_Exercise goal_
What you return must match the records word for word, except that pictures are dropped.

Saved data entries:
::::::::
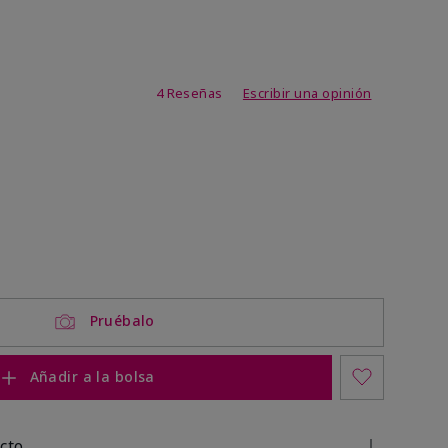
de 3,1 de 5
4 Reseñas
Escribir una opinión
Pruébalo
Añadir a la bolsa
cto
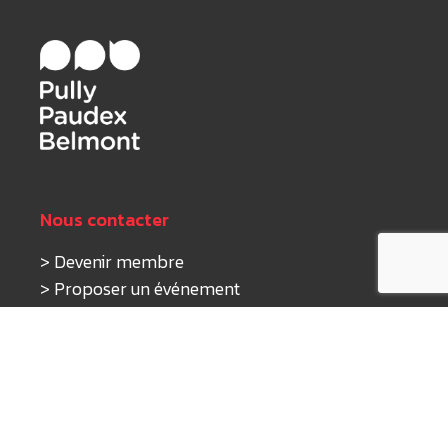
Nous contacter
>
Devenir membre
>
Proposer un événement
>
Nous écrire
Nos activités
>
Tourisme
>
Économie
::::::::
_Finished task_
de 3,1 de 5
4 Reseñas
Escribir una opinión
Pruébalo
Añadir a la bolsa
cto
Nous contacter
>
Devenir membre
>
Proposer un événement
>
Nous écrire
Nos activités
>
Tourisme
>
Économie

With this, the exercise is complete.